Thursday, January 6, 2011

RanDom

I celebrated my new year's day with crying for the whole day. Sitting there on that white leather couch staring blankly on that black flat screen tv, seem to be normal for someone who has nothing to do. But it was not normal that day, red rim around the eyes, bloodshot eye balls and tears streaming down my cheeks. He's there beside me. Slithering his tongue speaking and whispering to me.

" There, there sweetheart. I told you so you will get hurt again. I told you so things won't work out. Do you know why? It's because of you. If you weren't with him, he won't suffer like this doesn't he? He could have been happy out there living a normal life he wanted to. He is better off without you. He deserve better. Why are you doing this to him? Go along dear. Run to your Father. Run and never come back to this road again. No matter how much you love one another, it will never work. It's unfair for him dear. If you love him, let him go. Guard yourself from this thing called love. It do you no good doesn't it? "

His reasons seem reasonable to me. I cried. I cried because I can't bear the pain of loosing him. I cried for the pain that he have to go through because of my mistakes. I called my Father deep in my soul. Groaning. I feel so alone. Within that chaotic mess of my head and my inner turmoil, I heard his voice.

"I hope whenever I get to see you again, I won't have to go through another new walls besides the one that already been there."

It seems so distance yet so near. Then things began to unfold. Then it came to me like a hammer hit on my skull.

" Love never fails. Love prevails."

I looked at him and his slithering tongue. I never thought of looking at him with such clear view. His words are like poisons. Every word of it. After all these years I believed him but not today. Not today.

Sunday, January 2, 2011

Just love

" You learn my secrets and figure out why I'm guarded. You say we'll never make my parents mistakes... You made a rebel of a careless man's careful daughter. You are the best thing that's ever been mine... And I remember that fight till 230am, you said everything is slipping out of our hands, I ran outside, crying, and you followed me out into the street. Braced myself for the goodbye, cause that's all I've ever known. Then you caught me by surprise. You said, I'll never leave you alone... Do you believe it? We're gonna make it now.. And I can see it now.. I can see it now..."

" When I was younger I saw my daddy cry. He curse at the wind.He broke his own heart and I watched as he tries to reassemble it. And my momma swore she would never let herself forget. And that was the day that I promised I'd never sing of love, it does not exist.. But darling, you are my only exception.. you are my only exception.. Maybe I know somewhere deep in my soul, love never last.

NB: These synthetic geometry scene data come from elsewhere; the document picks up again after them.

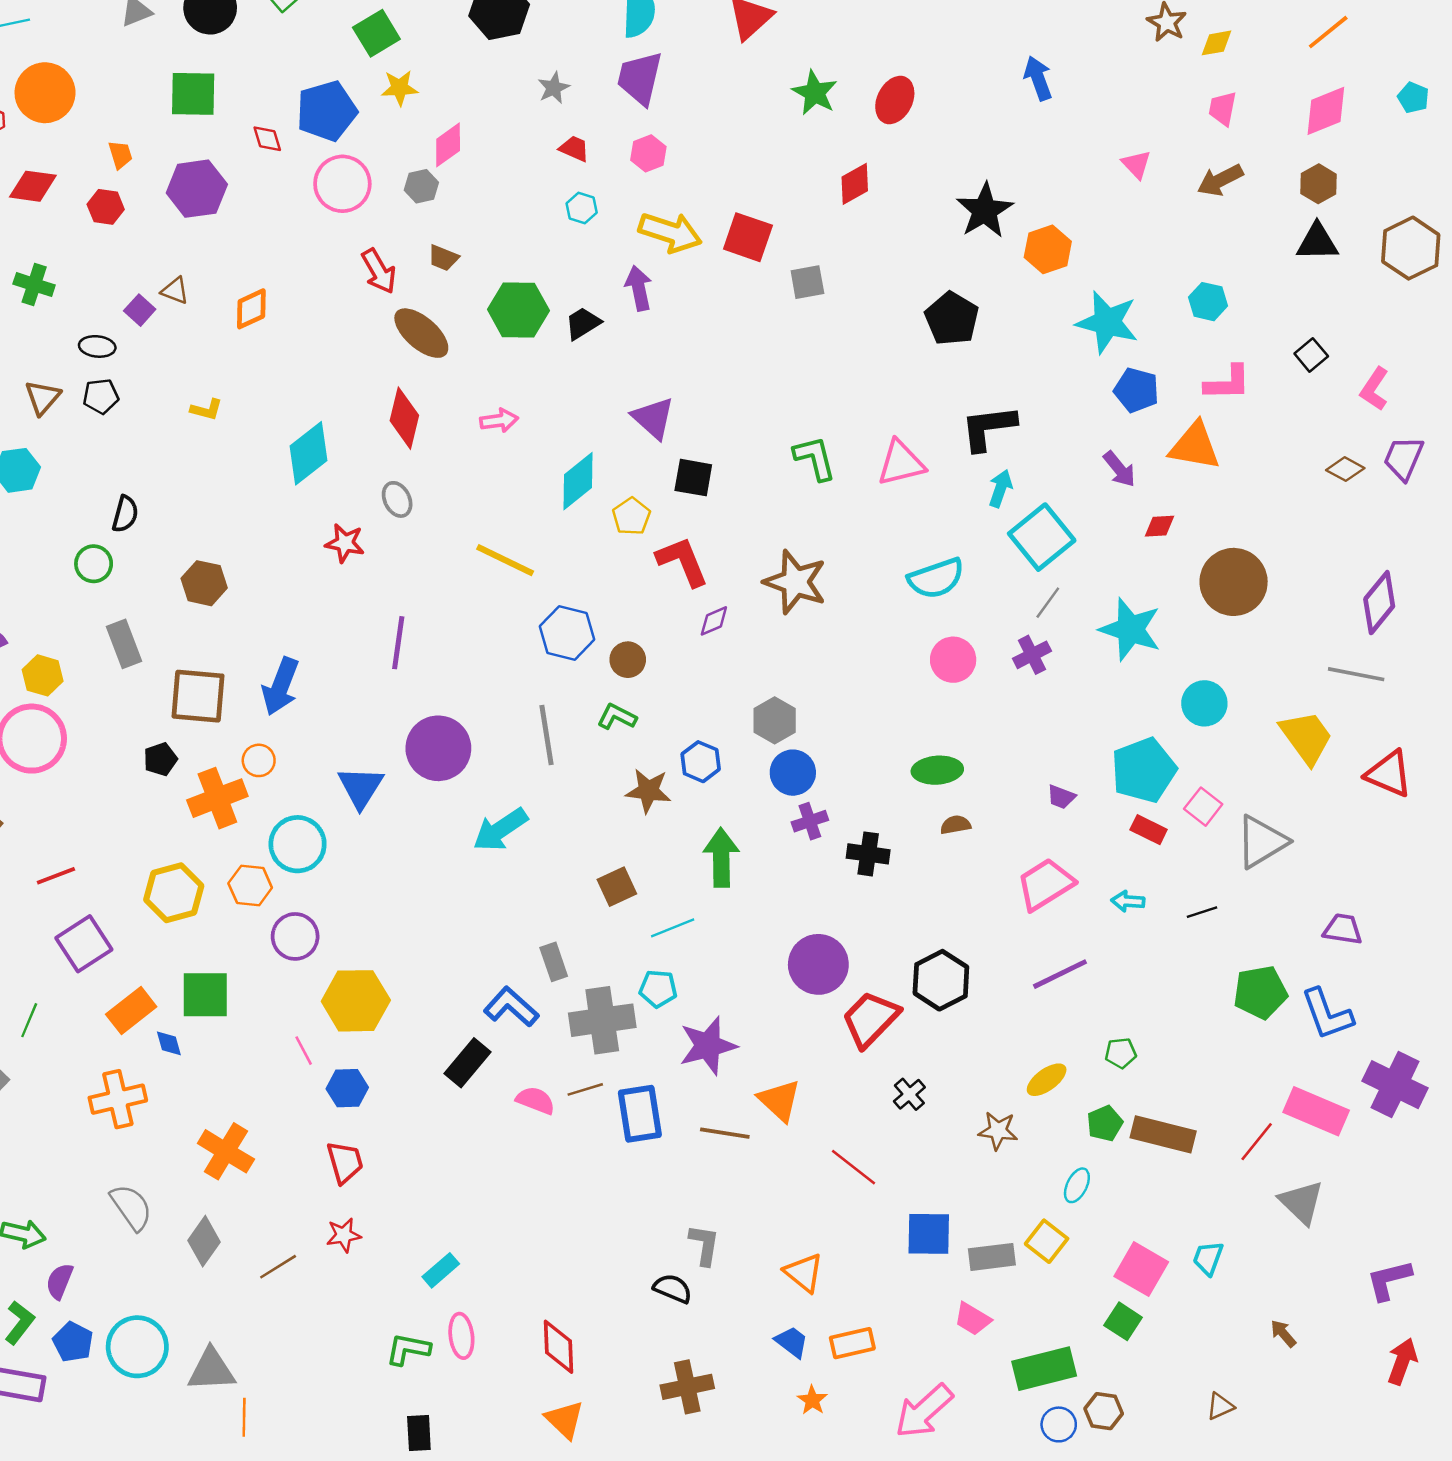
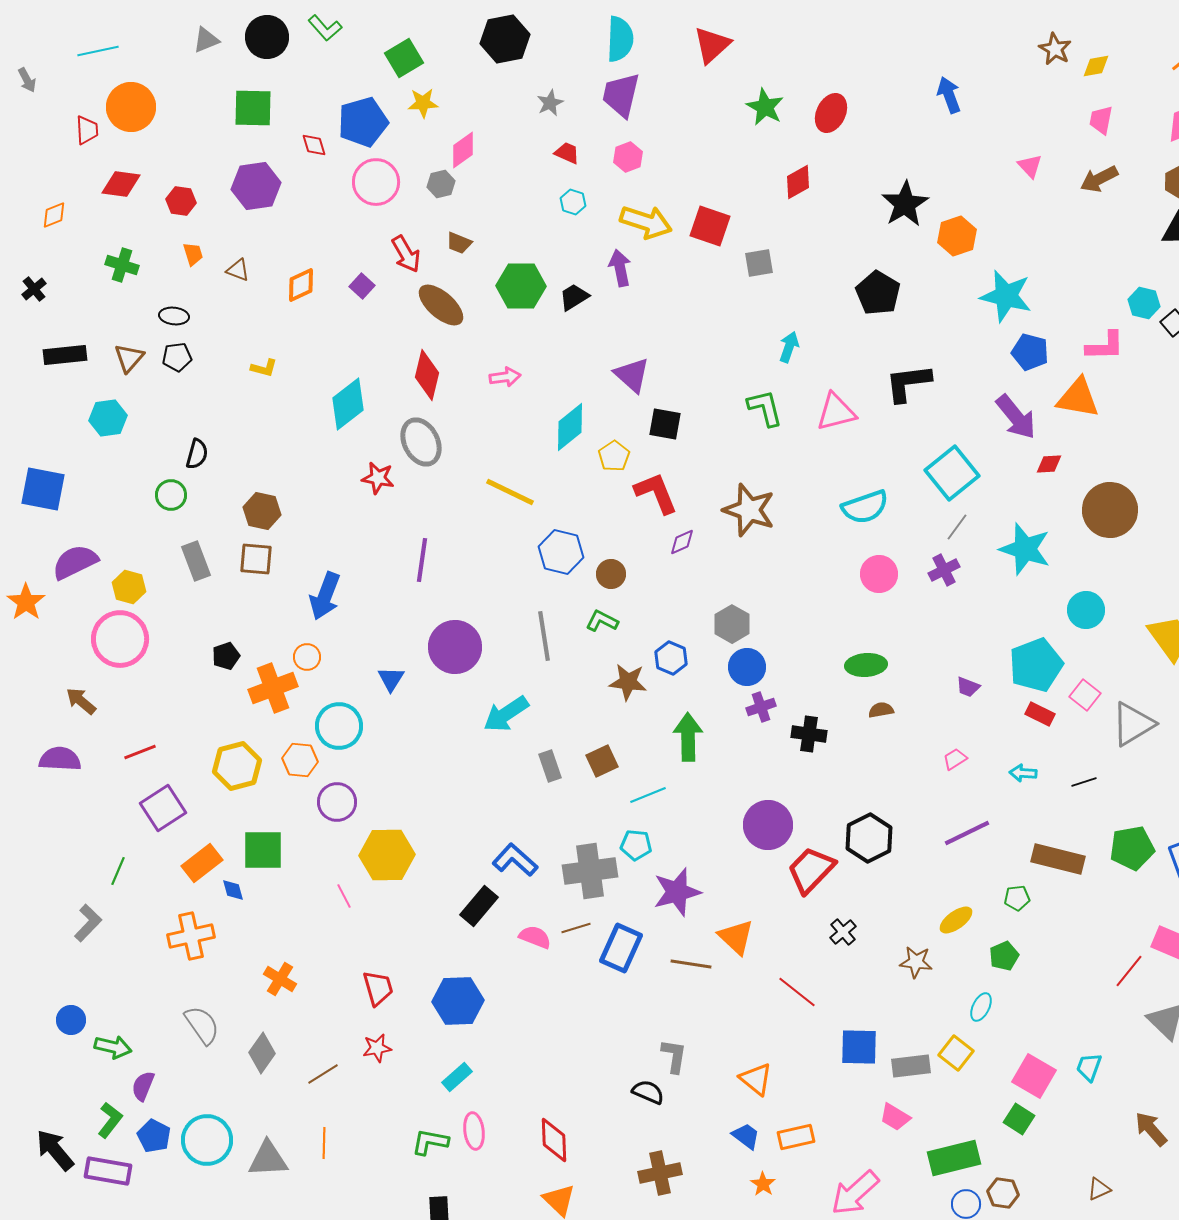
orange trapezoid: (120, 155) -> (193, 254), moved
cyan hexagon: (1208, 302) -> (1144, 303), moved
purple square: (140, 310) -> (362, 286), moved
purple arrow: (1119, 469) -> (1016, 417), size x1.5
cyan arrow: (1000, 488) -> (789, 347), moved
gray ellipse: (397, 499) -> (421, 442), size x1.6
brown square: (198, 696) -> (256, 559), moved, size x0.7
blue triangle: (361, 787) -> (391, 679), size x0.7
pink trapezoid: (1045, 884) -> (955, 759), size x0.5
gray rectangle: (554, 962) -> (550, 766), moved
blue hexagon: (347, 1088) -> (458, 1001), moved, size x1.5
blue rectangle: (640, 1114) -> (621, 948), turned 33
brown rectangle: (1163, 1134) -> (1058, 859), moved
orange cross: (226, 1151) -> (280, 979), size x0.7
brown arrow: (1283, 1333) -> (1151, 1129), size x1.5
orange line: (244, 1417) -> (324, 1143), moved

And we've got to find other ways to make it alone, keep a straight face. And I've always live like this, keeping a comfortable distance and up until now I had sworn to myself that I'm content with my loneliness because none of it was ever worth the risk.. Well, you are, my only exception.. you are my only exception.. And I'm on my way to believe it... "

" Cause when I'm kissing you my senses come alive. Almost like the puzzle piece I've been trying to find. Falls right into place, you are all that it takes. My doubts fade away when I'm kissing you. When I'm kissing you, it all start making sense. And all the questions I've been asking in my head. Like are you the one? Should I really trust? Crystal clear it become when I'm kissing you. Past love, they never got very far. Walls up, make sure I guarded my heart. And I promised I wouldn't do this till I knew it was right for me. And have you notice I loose my focus and the world around me disappears... I've never felt nothing like this.. You're making me open up. No point even trying to fight this. It kinda feel like it's love..."

Didn't know what I did could hurt you that bad. I thought everything was ok then it start all over again. Memories and familiarity caught me of guard. I've been here in this path before. Feels like dejavu. This is where it all started. The mark of my downfall. I could feel the floor is crumbling beneath my feet as the air became thicker and thicker making it so hard for me to breathe. My mind racing trying to think the right words to say keeping me from repeating the same mistake that I did before but it was too late. I hurt him. I hurt me. Everything I did just making it worst. I do what I know best, cry and reach out to my Father. Paramore lyrics mocking me at the back of my head.

"The truth will never set you free".

I curse them beneath my breath. I curled myself into a ball and weep softly. Just before I cry, my mom came in to check on me. I forced a smile and pretend my sleepy look in front of her.

Once the door was shut, I weep softly trying not to alarm my parents and waking up my little sister beside me. As I weep, it reminded me the same agony I have to go through a year ago. It reminds me of Bella in Twilight. I reached out to my little sister and cry my heart out as she comfort me patting my hands cracking some lousy jokes how ugly I look when I cry and how I seem to be snotting like a pig. I laughed and cry at the same time. it eased me. Then I continue to cry again till I finally sob like a baby while in my heart I continue to seek and reach out to my Father. That's when I heard loud thud. Tapping on the roof to be exact. God was pouring rain on Miri just to show that He weep too with me.(It happens all the time when I'm in Miri not Perth) As if Mother nature weep with me telling me she understand my pain. After a while, everything was just pitch black.